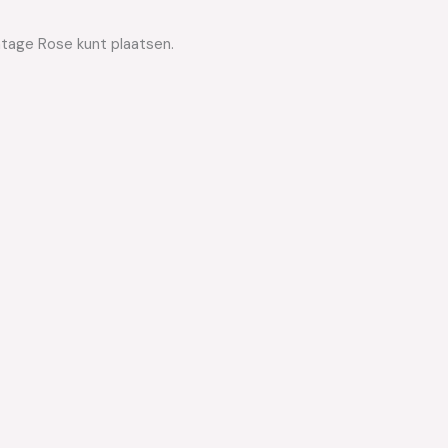
ntage Rose kunt plaatsen.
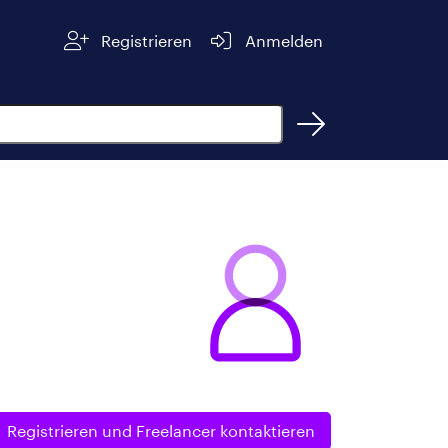
Registrieren
Anmelden
Registrieren und
Freelancer kontaktieren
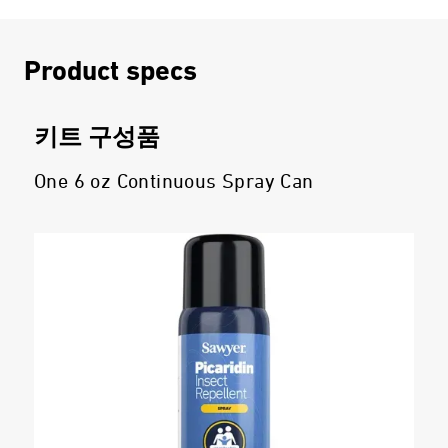
Product specs
키트 구성품
One 6 oz Continuous Spray Can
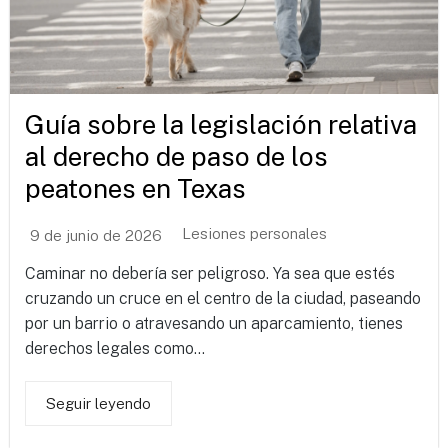
Guía sobre la legislación relativa
al derecho de paso de los
peatones en Texas
Lesiones personales
9 de junio de 2026
Caminar no debería ser peligroso. Ya sea que estés
cruzando un cruce en el centro de la ciudad, paseando
por un barrio o atravesando un aparcamiento, tienes
derechos legales como...
Seguir leyendo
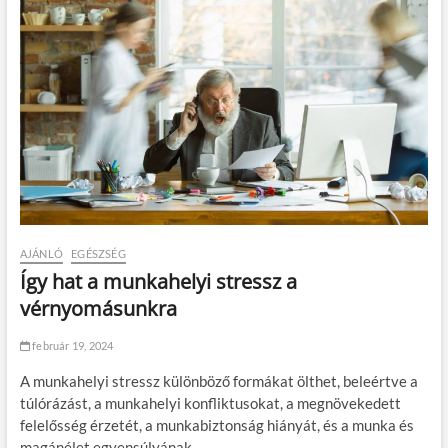
AJÁNLÓ
EGÉSZSÉG
Így hat a munkahelyi stressz a
vérnyomásunkra
február 19, 2024
A munkahelyi stressz különböző formákat ölthet, beleértve a
túlórázást, a munkahelyi konfliktusokat, a megnövekedett
felelősség érzetét, a munkabiztonság hiányát, és a munka és
magánélet egyensúlyának…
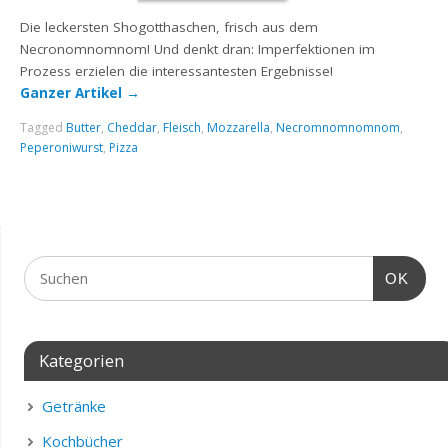
Die leckersten Shogotthaschen, frisch aus dem
Necronomnomnom! Und denkt dran: Imperfektionen im
Prozess erzielen die interessantesten Ergebnisse!
Ganzer Artikel
→
Tagged
Butter
,
Cheddar
,
Fleisch
,
Mozzarella
,
Necromnomnomnom
,
Peperoniwurst
,
Pizza
OK
Kategorien
Getränke
Kochbücher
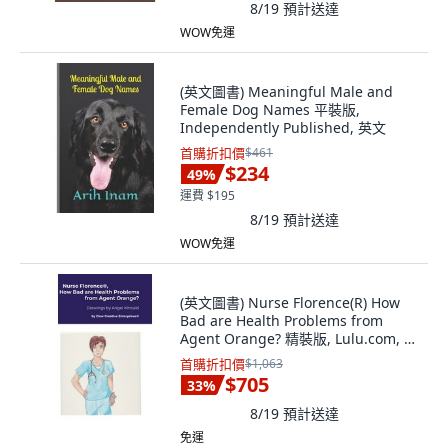
8/19
預計送達
WOW免運
(英文圖書) Meaningful Male and
Female Dog Names 平裝版,
Independently Published, 英文
首購折扣價
$461
$234
49
%
運費 $195
8/19
預計送達
WOW免運
(英文圖書) Nurse Florence(R) How
Bad are Health Problems from
Agent Orange? 精裝版, Lulu.com, 英
文
首購折扣價
$1,063
$705
33
%
8/19
預計送達
免運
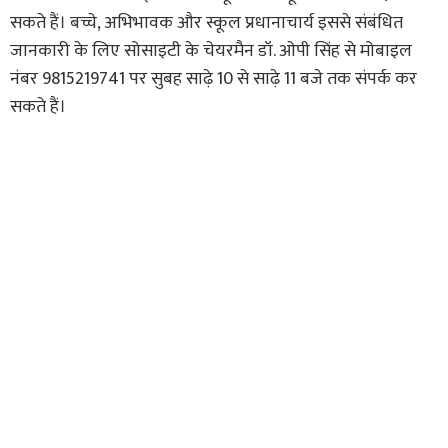
सकते हैं। बच्चे, अभिभावक और स्कूल प्रधानाचार्य इससे संबंधित
जानकारी के लिए सोसाइटी के चेयरमैन डॉ. ओपी सिंह से मोबाइल
नंबर 9815219741 पर सुबह साढ़े 10 से साढ़े 11 बजे तक संपर्क कर
सकते हैं।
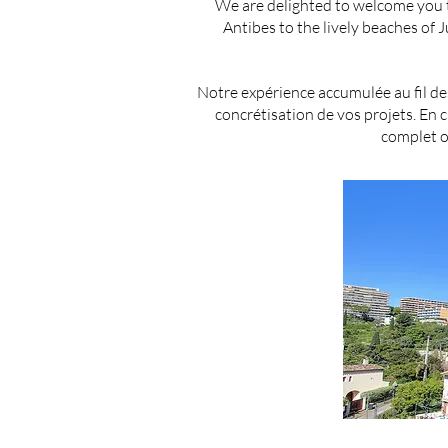
We are delighted to welcome you to
Antibes to the lively beaches of 
Notre expérience accumulée au fil des
concrétisation de vos projets. En
complet o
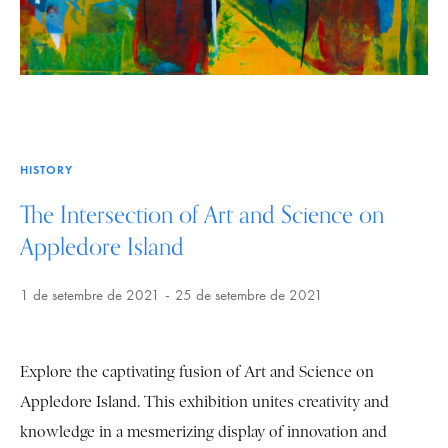
HISTORY
The Intersection of Art and Science on
Appledore Island
1 de setembre de 2021
25 de setembre de 2021
Explore the captivating fusion of Art and Science on
Appledore Island. This exhibition unites creativity and
knowledge in a mesmerizing display of innovation and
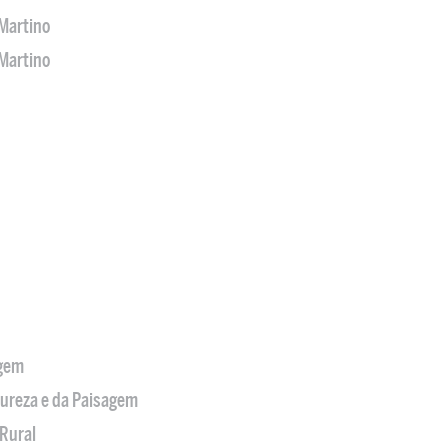
Martino
Martino
agem
tureza e da Paisagem
Rural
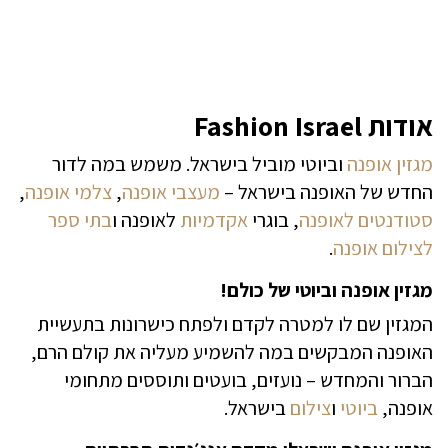
אודות Fashion Israel
מגזין אופנה
וביוטי מוביל בישראל. משמש במה לדור
החדש של האופנה בישראל –
מעצבי אופנה
,
צלמי אופנה
,
סטודנטים לאופנה
, בוגרי
אקדמיות
לאופנה ו
בתי ספר
לצילום אופנה
.
מגזין אופנה וביוטי של כולם!
המגזין שם לו למטרה לקדם ולפתח כישרונות בתעשיית
האופנה המבקשים במה להשמיע מעליה את קולם הרם,
הברור והמחדש – נועזים, בועטים ותוססים מתחומי
אופנה,
ביוטי
ו
צילום
בישראל.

■ TASK DIRECTIONS
Whenever the string "stressz" occurs in a line of the entries above, copy that line.

■ REPLY
Így hat a munkahelyi stressz a
A munkahelyi stressz különböző formákat ölthet, beleértve a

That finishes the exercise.